4. You need a happy place.
For all of you. Snuggled on the couch watching movies and eating popcorn. Splashing in the pool. Playing catch in the backyard. Boating on the lake. Swinging in the park. Or in our case, wandering in Market Square.
It’s a place where you are all comfortable and happy. You all have things you enjoy doing in this space. Find your happy place and go there once a week! We crave our happy place when we have skipped a week or two and it feels that much better going back when we do!
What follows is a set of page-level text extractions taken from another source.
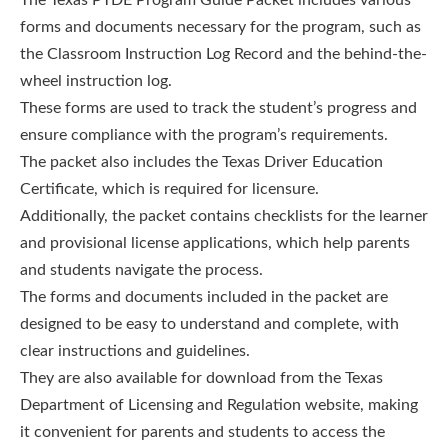
forms and documents necessary for the program, such as
the Classroom Instruction Log Record and the behind-the-
wheel instruction log.
These forms are used to track the student’s progress and
ensure compliance with the program’s requirements.
The packet also includes the Texas Driver Education
Certificate, which is required for licensure.
Additionally, the packet contains checklists for the learner
and provisional license applications, which help parents
and students navigate the process.
The forms and documents included in the packet are
designed to be easy to understand and complete, with
clear instructions and guidelines.
They are also available for download from the Texas
Department of Licensing and Regulation website, making
it convenient for parents and students to access the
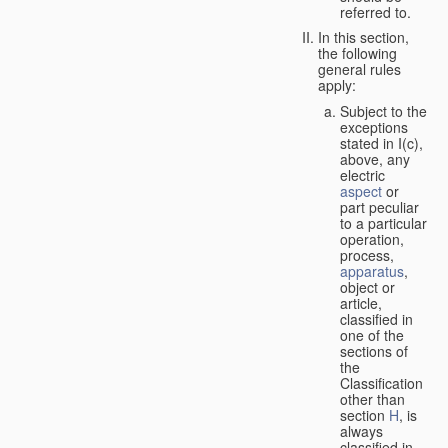
referred to.
In this section,
the following
general rules
apply:
Subject to the
exceptions
stated in I(c),
above, any
electric
aspect
or
part peculiar
to a particular
operation,
process,
apparatus
,
object or
article,
classified in
one of the
sections of
the
Classification
other than
section
H
, is
always
classified in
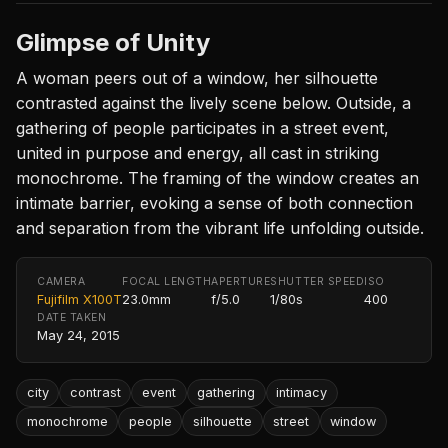
Glimpse of Unity
A woman peers out of a window, her silhouette
contrasted against the lively scene below. Outside, a
gathering of people participates in a street event,
united in purpose and energy, all cast in striking
monochrome. The framing of the window creates an
intimate barrier, evoking a sense of both connection
and separation from the vibrant life unfolding outside.
CAMERA
FOCAL LENGTH
APERTURE
SHUTTER SPEED
ISO
Fujifilm X100T
23.0mm
f/5.0
1/80s
400
DATE TAKEN
May 24, 2015
city
contrast
event
gathering
intimacy
monochrome
people
silhouette
street
window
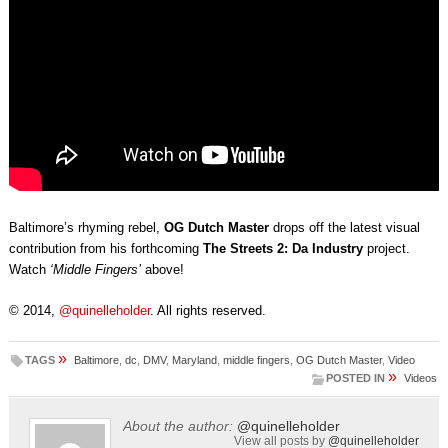
Baltimore’s rhyming rebel,
OG Dutch Master
drops off the latest visual
contribution from his forthcoming
The Streets 2: Da Industry
project.
Watch
‘Middle Fingers’
above!
© 2014,
@quinelleholder
. All rights reserved.
»
TAGS
Baltimore
,
dc
,
DMV
,
Maryland
,
middle fingers
,
OG Dutch Master
,
Video
»
POSTED IN
Videos
About the author:
@quinelleholder
View all posts by
@quinelleholder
And I don’t just mean that in a survival sense. I mean that in a therapeutic sense. This is not meant to translate into eating your way to happiness. I want this to translate into when you are having a rough day, nothing is going how you imagined and you are so very desperate for a pick-me-up, eat (or drink) something that makes you happy. If you need coffee, then have a cup, or a pot. If it’s hummus and pita chips that make you happy, have them on hand, just try not to eat the whole bag. If it’s 3 scoops of ice cream, then stack those babies up. I personally lack the healthy options when it comes to soothing my soul and resort to apples and Nutella too often to disclose. My point is if you’re looking for something to give you that last little pep in your step to get you through the day, dig deep in your pantry and find your euphoria! This post is not sponsored by Nutella, but I highly recommend having a jar on hand at all times!
Are you single-parenting for a period of time or all of the time? I am eager to hear…do you have your own fundamentals of single-parenting? Please share!